日立製作所グループや富士通がそうだ。日立グループの日立システムアンドサービスは、15年前に出荷した文書管理システム「ラビニティ Millemasse」を、日立製作所が独自で開発した手法「SI-LCA」を使って、CO2削減量を測定。ラビニティを導入すれば「42.3%のCO2削減効果がある」とユーザー企業にアピールしている。
ここで売り込む商材は、文書管理システムやeラーニングシステム、POS(販売時点情報管理)システム、SCM(サプライチェーン・マネジメント)システム、GPS(全地球測位システム)などがある(図3)。いずれも以前からある商材だ。
図3●既存の商材によるCO2削減量を明示できれば、グリーンITソリューションとして提案できる |
「e文書法対応だけでは、ラビニティを売り込みにくくなっていたが、グリーン化の効果を定量的に示すことで、ユーザーの興味を呼び戻せそうだ」。橋本和広プロダクトソリューション本部主任技師は期待する。
富士通も独自の手法で、POSシステムやeラーニングシステムなどさまざまな商材について、CO2削減効果を定量化している。一見、直接関係なさそうな商材であっても、グリーンITソリューションとして売り込む。
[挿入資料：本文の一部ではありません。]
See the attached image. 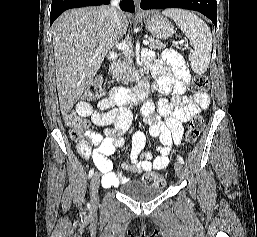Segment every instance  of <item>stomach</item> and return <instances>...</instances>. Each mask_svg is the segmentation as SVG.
Wrapping results in <instances>:
<instances>
[{
	"label": "stomach",
	"instance_id": "stomach-1",
	"mask_svg": "<svg viewBox=\"0 0 257 237\" xmlns=\"http://www.w3.org/2000/svg\"><path fill=\"white\" fill-rule=\"evenodd\" d=\"M141 19L144 21L147 30L157 39H167L174 33L172 23L159 14L145 12Z\"/></svg>",
	"mask_w": 257,
	"mask_h": 237
}]
</instances>
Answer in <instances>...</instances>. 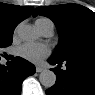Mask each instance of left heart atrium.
<instances>
[{
  "label": "left heart atrium",
  "instance_id": "obj_1",
  "mask_svg": "<svg viewBox=\"0 0 95 95\" xmlns=\"http://www.w3.org/2000/svg\"><path fill=\"white\" fill-rule=\"evenodd\" d=\"M20 57L32 63H39L48 56L49 48L44 44L25 43L18 49Z\"/></svg>",
  "mask_w": 95,
  "mask_h": 95
}]
</instances>
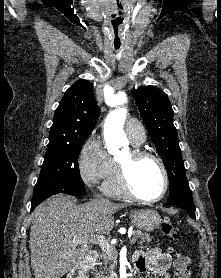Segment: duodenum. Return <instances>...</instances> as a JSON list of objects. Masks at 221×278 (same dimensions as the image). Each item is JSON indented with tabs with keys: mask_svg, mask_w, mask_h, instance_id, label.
Returning a JSON list of instances; mask_svg holds the SVG:
<instances>
[{
	"mask_svg": "<svg viewBox=\"0 0 221 278\" xmlns=\"http://www.w3.org/2000/svg\"><path fill=\"white\" fill-rule=\"evenodd\" d=\"M96 259V252L91 251L86 259L78 263L69 273L67 278H87V270Z\"/></svg>",
	"mask_w": 221,
	"mask_h": 278,
	"instance_id": "1",
	"label": "duodenum"
}]
</instances>
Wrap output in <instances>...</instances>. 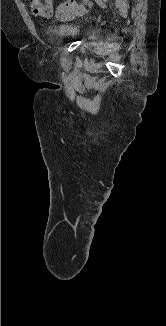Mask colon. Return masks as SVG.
Here are the masks:
<instances>
[{
	"label": "colon",
	"instance_id": "colon-1",
	"mask_svg": "<svg viewBox=\"0 0 166 326\" xmlns=\"http://www.w3.org/2000/svg\"><path fill=\"white\" fill-rule=\"evenodd\" d=\"M78 4L74 0H68L64 3H61L57 8L58 15H66L73 12L75 9L78 8Z\"/></svg>",
	"mask_w": 166,
	"mask_h": 326
}]
</instances>
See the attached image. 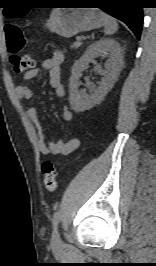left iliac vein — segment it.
<instances>
[{
	"instance_id": "4c4485c4",
	"label": "left iliac vein",
	"mask_w": 156,
	"mask_h": 266,
	"mask_svg": "<svg viewBox=\"0 0 156 266\" xmlns=\"http://www.w3.org/2000/svg\"><path fill=\"white\" fill-rule=\"evenodd\" d=\"M52 245L53 246H60L61 245V238L58 232V229L55 228L52 236Z\"/></svg>"
}]
</instances>
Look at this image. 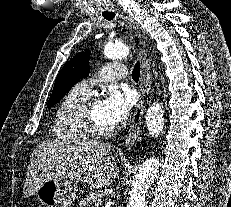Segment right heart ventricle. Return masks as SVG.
I'll return each mask as SVG.
<instances>
[{
	"label": "right heart ventricle",
	"mask_w": 231,
	"mask_h": 207,
	"mask_svg": "<svg viewBox=\"0 0 231 207\" xmlns=\"http://www.w3.org/2000/svg\"><path fill=\"white\" fill-rule=\"evenodd\" d=\"M88 94L78 86L61 100L54 117L53 136L65 142H80L88 138L78 121V111Z\"/></svg>",
	"instance_id": "1"
}]
</instances>
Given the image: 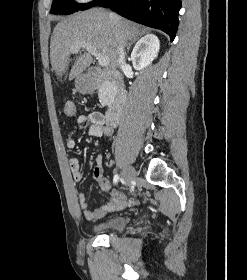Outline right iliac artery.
I'll list each match as a JSON object with an SVG mask.
<instances>
[{"instance_id":"82829eb1","label":"right iliac artery","mask_w":247,"mask_h":280,"mask_svg":"<svg viewBox=\"0 0 247 280\" xmlns=\"http://www.w3.org/2000/svg\"><path fill=\"white\" fill-rule=\"evenodd\" d=\"M118 180H119V176H118L117 174L114 175L113 183H114V184H117V183H118Z\"/></svg>"}]
</instances>
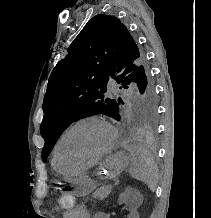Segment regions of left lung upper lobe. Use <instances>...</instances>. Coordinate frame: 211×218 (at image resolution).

量販店向けPOSシステム「GlobalSTORE!)」の導入効果について同社は、「30%のCO2を削減できる」と言う。30%という数字は、サーバーの集約によるIT機器の省電力化や、ペーパーレス化による効果などを細かく積み上げたものだ。
eラーニングシステム「Internet Navigware」に関しては、CO2排出量を93%も削減できると説明する。集合研修をやめ、地方拠点の社員を移動させる必要性をなくせば、交通機関の利用を激減させられる。
さらに教材の電子化でペーパーレス化も実現できる。これらによるCO2削減効果は絶大ということを、富士通はアピールしているのだ。
CO2排出量の削減効果を明確に打ち出すことで、古くなった商材の魅力を高める。こうした目論見もあり、各社はCO2削減量の見える化に熱心なのである。
さまざまな商材に“エコラベル”
日立と富士通の営業活動は、CO2削減効果の見える化だけにとどまらない。グリーンITソリューション事業を盛り上げるため、ハードやパッケージソフト、システム製品などに“エコラベル”を貼っている。何がグリーンITソリューションなのかを、ユーザー企業に周知徹底するためだ。
日立は、独自の「エコシール」を付けたパンフレットを作成。ユーザー企業に配布している。
富士通は「環境貢献ソリューション」認定制度を導入済みだ。CO2削減効果が15%以上あるものを環境貢献ソリューションとして、カタログに明記する。既に82件のソリューションが認定を受けているという。
「環境貢献ソリューションの引き合いは、ここ1年で確実に増えている」。富士通の朽網道徳 環境本部環境企画統括部長は言う。同社はこの流れを止めないように今後、年間数十件の環境貢献ソリューションを生み出していく計画だ。